Heureusement, mgcv inclut des fonctions utiles pour la validation de modèle:

  • k.check() vérifie les dimensions de base.
  • gam.check() fait une visualisation des résidus, et fournit également la sortie de k.check().

8.1 Choisir \(k\)

Dans le Chapter 5, nous avons discuté du rôle du paramètre de lissage \(\lambda\) pour contrôler les ondulations de nos fonctions de lissage. Cette ondulation est également contrôlé par la dimension de base \(k\), qui définit le nombre de fonctions de base utilisées pour créer une fonction lisse.

Chaque fonction lisse dans un GAM est essentiellement la somme pondérée de nombreuses fonctions plus petites, appelées fonctions de base. Plus le nombre de fonctions de base utilisées pour construire une fonction lisse est élevé, plus la fonction lisse est “ondulée”. Comme vous pouvez le voir ci-dessous, une fonction lisse avec une petite dimension de base de \(k\) sera moins ondulée qu’une fonction lisse avec une grande dimension de base de \(k\).
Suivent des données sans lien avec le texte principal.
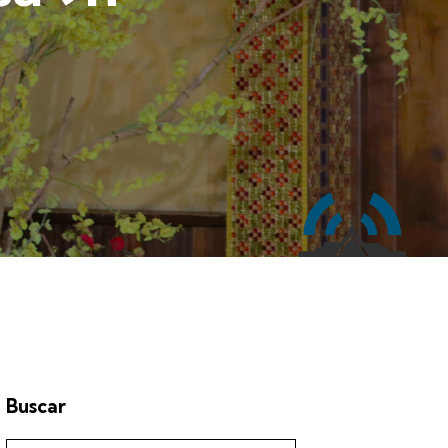
Buscar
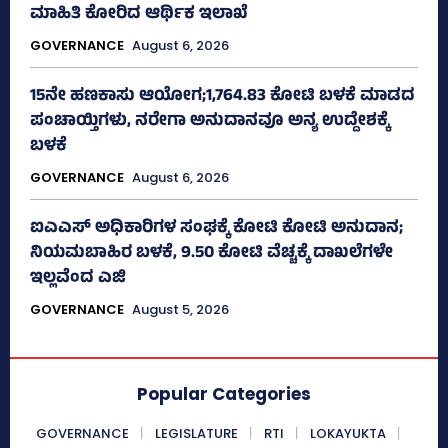
ಮಾಹಿತಿ ಕೋರಿದ ಆರ್ಥಿಕ ಇಲಾಖೆ
GOVERNANCE
August 6, 2026
15ನೇ ಹಣಕಾಸು ಆಯೋಗ;1,764.83 ಕೋಟಿ ಬಳಕೆ ಮಾಡದ
ಪಂಚಾಯ್ತಿಗಳು, ನರೇಗಾ ಅನುದಾನವೂ ಅನ್ಯ ಉದ್ದೇಶಕ್ಕೆ
ಬಳಕೆ
GOVERNANCE
August 6, 2026
ಐಎಎಸ್‌ ಅಧಿಕಾರಿಗಳ ಸಂಘಕ್ಕೆ ಕೋಟಿ ಕೋಟಿ ಅನುದಾನ;
ನಿಯಮಬಾಹಿರ ಬಳಕೆ, 9.50 ಕೋಟಿ ವೆಚ್ಚಕ್ಕೆ ದಾಖಲೆಗಳೇ
ಇಲ್ಲವೆಂದ ಎಜಿ
GOVERNANCE
August 5, 2026
Popular Categories
GOVERNANCE
LEGISLATURE
RTI
LOKAYUKTA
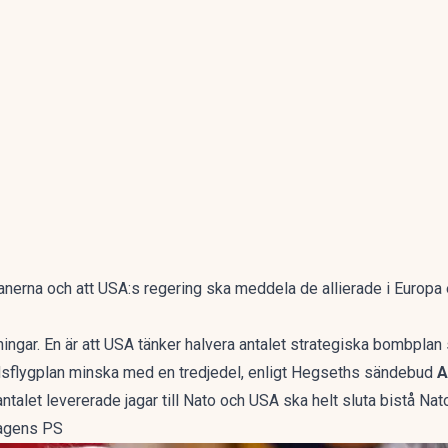
anerna och att USA:s regering ska meddela de allierade i Europa e
ngar. En är att USA tänker halvera antalet strategiska bombplan s
ridsflygplan minska med en tredjedel, enligt Hegseths sändebud
A
talet levererade jagar till Nato och USA ska helt sluta bistå Nat
Dagens PS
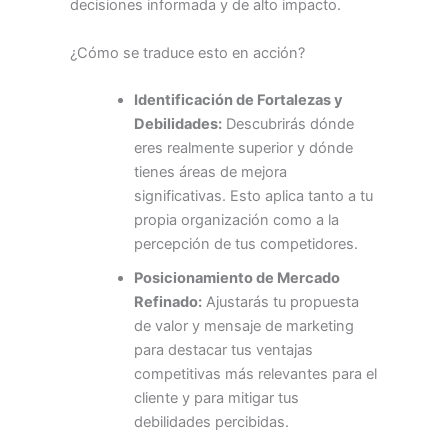
decisiones informada y de alto impacto.
¿Cómo se traduce esto en acción?
Identificación de Fortalezas y
Debilidades:
Descubrirás dónde
eres realmente superior y dónde
tienes áreas de mejora
significativas. Esto aplica tanto a tu
propia organización como a la
percepción de tus competidores.
Posicionamiento de Mercado
Refinado:
Ajustarás tu propuesta
de valor y mensaje de marketing
para destacar tus ventajas
competitivas más relevantes para el
cliente y para mitigar tus
debilidades percibidas.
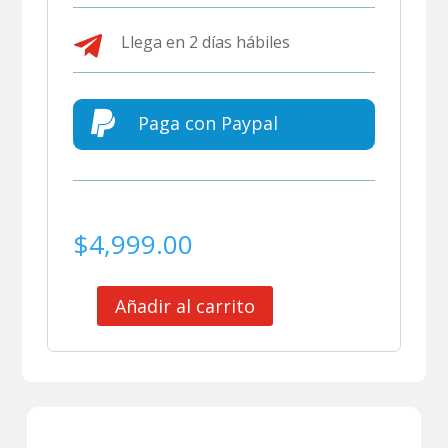

Llega en 2 días hábiles

Paga con Paypal
$
4,999.00
Añadir al carrito
CLUB
ATLANTE
JERSEY
MATCH
WORN
FIGUE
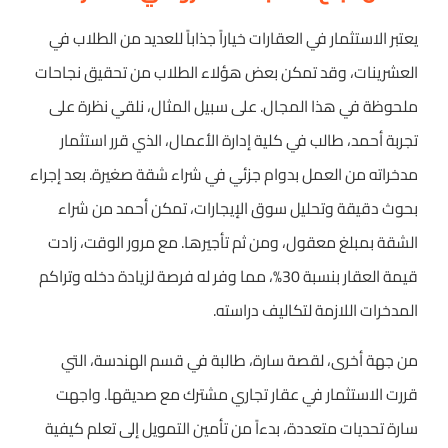
يعتبر الاستثمار في العقارات خياراً جذاباً للعديد من الطلاب في
العشرينات، وقد تمكن بعض هؤلاء الطلاب من تحقيق نجاحات
ملحوظة في هذا المجال. على سبيل المثال، نلقي نظرة على
تجربة أحمد، طالب في كلية إدارة الأعمال، الذي قرر استثمار
مدخراته من العمل بدوام جزئي في شراء شقة صغيرة. بعد إجراء
بحوث دقيقة وتحليل سوق الإيجارات، تمكن أحمد من شراء
الشقة بمبلغ معقول، ومن ثم تأجيرها. مع مرور الوقت، زادت
قيمة العقار بنسبة 30%، مما وفر له فرصة لزيادة دخله وتراكم
المدخرات اللازمة لتكاليف دراسته.
من جهة أخرى، لقصة سارة، طالبة في قسم الهندسة، التي
قررت الاستثمار في عقار تجاري مشترك مع صديقها. واجهت
سارة تحديات متعددة، بدءاً من تأمين التمويل إلى تعلم كيفية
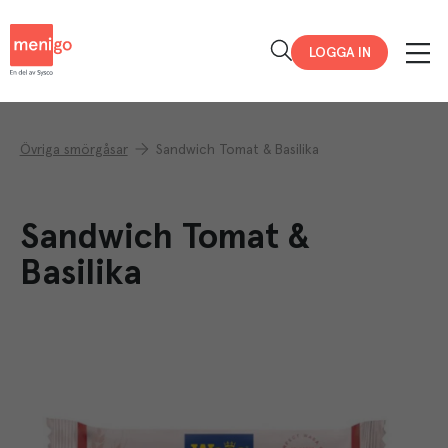
Menigo
LOGGA IN
Övriga smörgåsar
Sandwich Tomat & Basilika
Sandwich Tomat &
Basilika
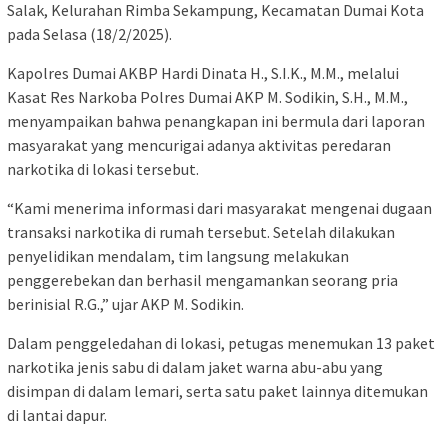
Salak, Kelurahan Rimba Sekampung, Kecamatan Dumai Kota
pada Selasa (18/2/2025).
Kapolres Dumai AKBP Hardi Dinata H., S.I.K., M.M., melalui
Kasat Res Narkoba Polres Dumai AKP M. Sodikin, S.H., M.M.,
menyampaikan bahwa penangkapan ini bermula dari laporan
masyarakat yang mencurigai adanya aktivitas peredaran
narkotika di lokasi tersebut.
“Kami menerima informasi dari masyarakat mengenai dugaan
transaksi narkotika di rumah tersebut. Setelah dilakukan
penyelidikan mendalam, tim langsung melakukan
penggerebekan dan berhasil mengamankan seorang pria
berinisial R.G.,” ujar AKP M. Sodikin.
Dalam penggeledahan di lokasi, petugas menemukan 13 paket
narkotika jenis sabu di dalam jaket warna abu-abu yang
disimpan di dalam lemari, serta satu paket lainnya ditemukan
di lantai dapur.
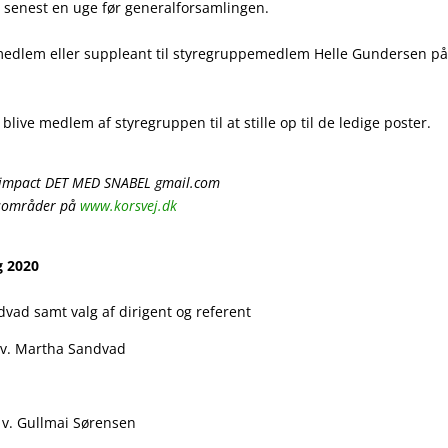
enest en uge før generalforsamlingen.
medlem eller suppleant til styregruppemedlem Helle Gundersen p
 blive medlem af styregruppen til at stille op til de ledige poster.
lleimpact DET MED SNABEL
gmail.com
arsområder på
www.korsvej.dk
g 2020
vad samt valg af dirigent og referent
 v. Martha Sandvad
0 v. Gullmai Sørensen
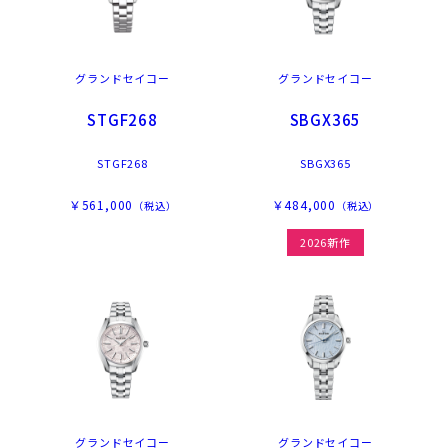
グランドセイコー
グランドセイコー
STGF268
SBGX365
STGF268
SBGX365
￥561,000
￥484,000
（税込）
（税込）
2026新作
グランドセイコー
グランドセイコー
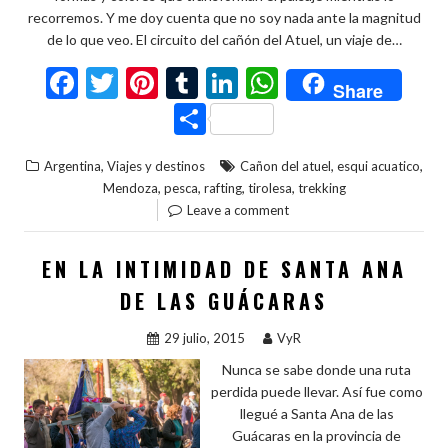
recorremos. Y me doy cuenta que no soy nada ante la magnitud
de lo que veo. El circuito del cañón del Atuel, un viaje de…
F
T
Pi
T
Li
W
Share
ac
w
nt
u
n
h
C
e
itt
er
m
ke
at
o
,
,
,
Argentina
Viajes y destinos
Cañon del atuel
esqui acuatico
b
er
es
bl
dI
s
m
,
,
,
,
Mendoza
pesca
rafting
tirolesa
trekking
o
t
r
n
A
p
Leave a comment
o
p
ar
EN LA INTIMIDAD DE SANTA ANA
k
p
ti
DE LAS GUÁCARAS
r
29 julio, 2015
VyR
Nunca se sabe donde una ruta
perdida puede llevar. Así fue como
llegué a Santa Ana de las
Guácaras en la provincia de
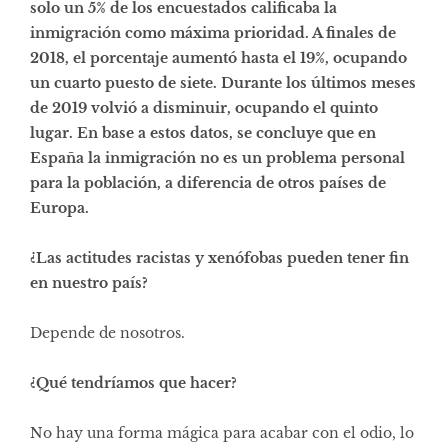
solo un 5% de los encuestados calificaba la
inmigración como máxima prioridad. A finales de
2018, el porcentaje aumentó hasta el 19%, ocupando
un cuarto puesto de siete. Durante los últimos meses
de 2019 volvió a disminuir, ocupando el quinto
lugar. En base a estos datos, se concluye que en
España la inmigración no es un problema personal
para la población, a diferencia de otros países de
Europa.
¿Las actitudes racistas y xenófobas pueden tener fin
en nuestro país?
Depende de nosotros.
¿Qué tendríamos que hacer?
No hay una forma mágica para acabar con el odio, lo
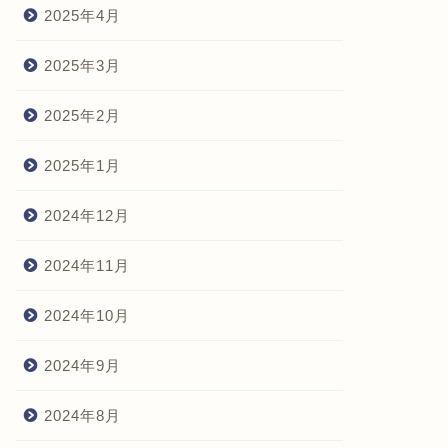
2025年4月
2025年3月
2025年2月
2025年1月
2024年12月
2024年11月
2024年10月
2024年9月
2024年8月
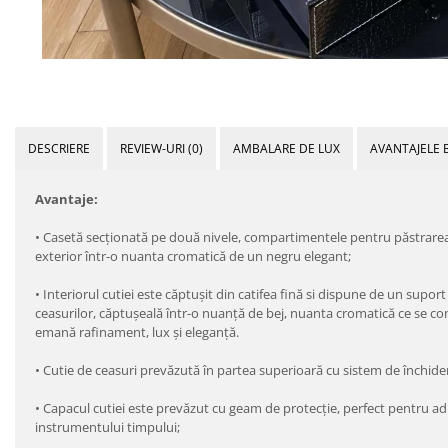
DESCRIERE
REVIEW-URI
(0)
AMBALARE DE LUX
AVANTAJELE 
Avantaje:
•
 C
asetă secționată pe două nivele, compartimentele pentru păstrarea a 
exterior într-o nuanta cromatică de un negru elegant;
•
Interiorul cutiei este căptușit din catifea fină si dispune de un supor
ceasurilor, căptușeală într-o nuanţă de bej, nuanta cromatică ce se co
emană rafinament, lux și eleganță.
•
Cutie de ceasuri prevăzută în partea superioară cu sistem de închide
•
Capacul cutiei este prevăzut cu geam de protecție, perfect pentru adm
instrumentului timpului;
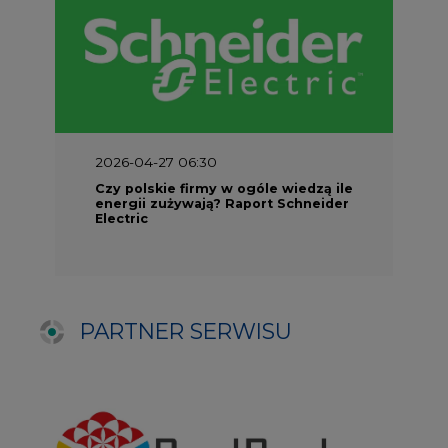
PARTNER SERWISU
NAJCZĘŚCIEJ CZYTANE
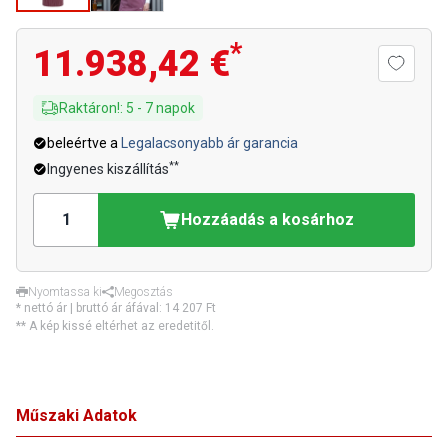
*
11.938,42 €
Raktáron!
:
5
-
7
napok
beleértve a
Legalacsonyabb ár garancia
**
Ingyenes kiszállítás
Hozzáadás a kosárhoz
Nyomtassa ki
Megosztás
* nettó ár | bruttó ár áfával:
14 207 Ft
** A kép kissé eltérhet az eredetitől.
Műszaki Adatok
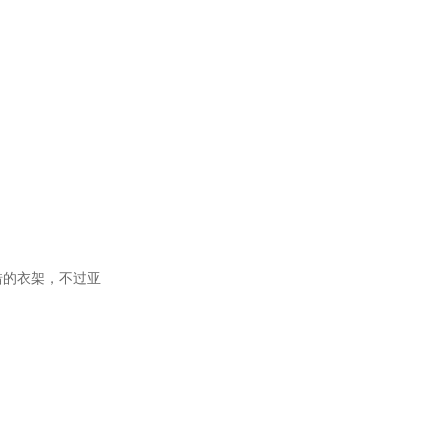
错的衣架，不过亚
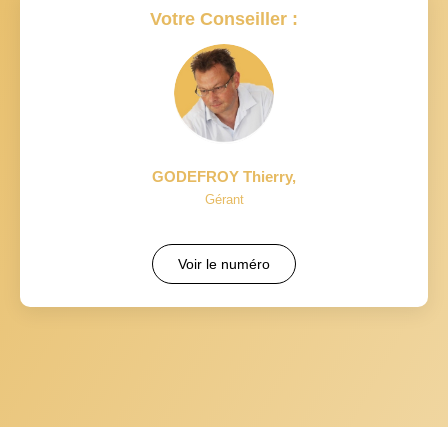
Votre Conseiller :
GODEFROY Thierry
,
Gérant
Voir le numéro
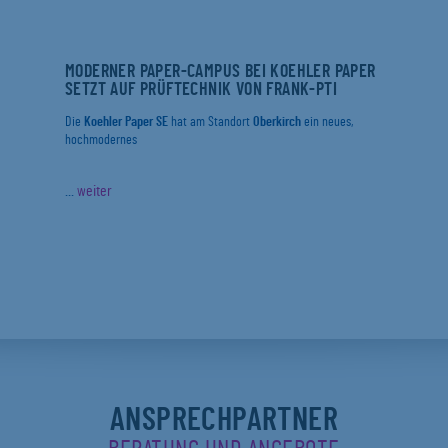
MODERNER PAPER-CAMPUS BEI KOEHLER PAPER
SETZT AUF PRÜFTECHNIK VON FRANK-PTI
Die
Koehler Paper SE
hat am Standort
Oberkirch
ein neues,
hochmodernes
...
weiter
ANSPRECHPARTNER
Tout au long de cet atelier, nous avons cherché à améliorer l’ajustement de notre modèle, c’est-à-dire que nous avons essayé de construire le meilleur GAM possible pour capturer les relations dans notre jeu de données. La clé pour obtenir un bon ajustement du modèle consiste à équilibrer le compromis entre deux éléments :

  • Le paramètre de lissage \(\lambda\), qui _pénalise les ondulations ;
  • La dimension de base \(k\), qui permet plus de flexibilité au modèle (plus d’ondulations) en fonction de nos données.

Avons-nous optimisé le compromis entre le lissage (\(\lambda\)) et la flexibilité (\(k\)) dans notre modèle?

8.1.1 Est-ce que notre module est assez flexible?

On n’a pas encore spécifié de valeur \(k\) dans notre modèle, mais gam() définit un \(k\) par défaut en fonction du nombre de variables sur lequel la fonction lisse est construite.

Est-ce que le k est assez grand?

k.check(smooth_interact)
##                              k'      edf   k-index p-value
## s(SampleDepth,RelativeDepth) 29 27.12521 0.9448883    0.05

Les EDF se rapprochent beaucoup de k. Ceci signifie que la flexibilité du modèle est restreinte par le k utilisé par défaut, et que notre modèle pourrait mieux s’ajuster aux données si on permettait plus d’ondulations. En d’autres mots, nous n’avons pas un compromis équilibré entre le lissage et l’ondulation du modèle.

Recommençons le modèle avec un k plus élevé:

smooth_interact_k60 <- gam(Sources ~ Season + s(SampleDepth,
    RelativeDepth, k = 60), data = isit, method = "REML")

Est-ce que le k est assez grand maintenant?

k.check(smooth_interact_k60)
##                              k'      edf  k-index p-value
## s(SampleDepth,RelativeDepth) 59 46.03868 1.048626   0.885

Les EDF sont beaucoup plus petits que k, donc notre modèle s’adjuste mieux aux données avec plus d’ondulations. On peut donc remplacer notre modèle avec cette version plus flexible:

smooth_interact <- smooth_interact_k60

8.2 Choisir une distribution

Comme pour tout modèle Normal, nous devons vérifier certaines conditions avant de continuer. Nous pouvons évaluer la distribution des résidus du modèle pour vérifier ces conditions, tout comme nous le ferions pour un GLM (voir Atelier 6).

On peut visualiser les résidus du modèle avec gam.check():

par(mfrow = c(2, 2))
gam.check(smooth_interact)

## 
## Method: REML   Optimizer: outer newton
## full convergence after 4 iterations.
## Gradient range [-0.0005267781,0.0001620713]
## (score 2487.848 & scale 27.40287).
## Hessian positive definite, eigenvalue range [15.84516,393.7878].
## Model rank =  61 / 61 
## 
## Basis dimension (k) checking results. Low p-value (k-index<1) may
## indicate that k is too low, especially if edf is close to k'.
## 
##                              k' edf k-index p-value
## s(SampleDepth,RelativeDepth) 59  46    1.05    0.91

En plus des graphiques, gam.check() fournit également la sortie de k.check().

Pour plus de détails et d’explications au sujet de l’interprétation des résidus, nous vous recommandons de consulter l’Atelier 4 et l’Atelier 6.

La visualisation des résidus met quelques problèmes en évidence:

  • Figure 2: La variance des erreurs n’est pas constante (hétéroscédasticité).
  • Figures 1 et 4: Quelques observations extrêmes.

Il semble qu’une distribution Normale est inappropriée pour modéliser notre variable réponse!